Welcome to Julio’s first podcast episode. After passing around different ways Julio could blog without having to type too much with weakened hands, I said, “Why don’t we just record our conversations and put them on your blog in a podcast?” So that is what we have done, and we hope this will help Julio both stay in contact with his friends in the disability and education communities abroad, as well as anyone else interested in hearing reflections from a person with spinal muscular atrophy hailing from Lima. Unfortunately, we don’t have the manpower to transcribe/translate the episodes for now, but I hope this letter from Julio, dictated in Spanish using Dragon and translated by yours truly, will serve as a nice summary for non-Spanish speakers or those unable to play the audio.

Hello friends,

My name is Julio Chojeda Torres. I have had spinal muscular atrophy since birth, I live in Peru, and I don’t do much. I am 68 years old. To live so long with this neurological condition is a miracle not only in my country, but in any third world country, because the laws in favor of people with disabilities do not work, not only because of a lack of budgeting, but because they are often not enforced.

You ask me if Peru is a developing country or a third-world country. For me, both terms mean the same thing, and they are used to refer to poor countries of our Latin America, the countries located on the African continent, and any other continent if the country is in a situation of poverty. The term “third world” was used for the first time during the Cold War to refer to non-allied countries, while the United States and its allies were dubbed “first world” and Russia and its supporters, “second world.” The term “developing countries” sounds better and is less pejorative, because we only ever know our own single world.
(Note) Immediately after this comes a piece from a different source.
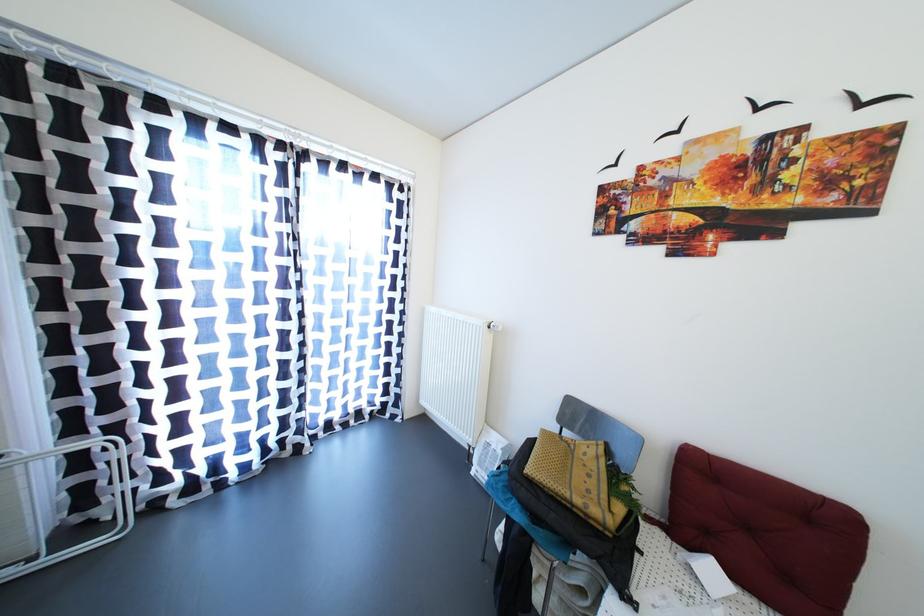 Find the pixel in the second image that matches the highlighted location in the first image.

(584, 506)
Matt, you ask me if Peru could become a first-world country in the span of a decade, as some people claim. If the question was answered by someone from today’s government or another representative of the governing elite, he would tell you that the gross domestic product of Peru has increased considerably in the last 20 years and that becoming a first-world country would be around the corner. When I was a child, I was intrigued by a quote that the famous researcher of the Peruvian reality, Antonio Raimondi, had expressed at the end of the nineteenth century, referring to his enormous riches: “Peru was a beggar sitting on a bank of gold.” In the 50s, the export products of this “beggar” were sugar and cotton, as well as copper, silver and gold. Sixty years later, Peru is not an industrialized country, and as before, it continues to sell raw material to first-world countries, including China, without receiving the just compensation it deserves for being the owner of such natural resources. Economic growth is not the same as development, and Peru, without solid institutions like the judiciary, which does not ensure the law prevails over the interests of the government of the day or other groups with power, it is still far from achieving that national objective that history would approve.

That is all, friends. Until next time.

Thank you,

Julio

PS. Websites describing the situation of abandonment of people with disabilities in Villa Rica, northeast of Lima.

http://discapacidadaccion.blogspot.pe/2016/12/peru-en-documental-espanol-discapacidad.html

The situation of people with disabilities in Lima is not much different, even if appearances say otherwise.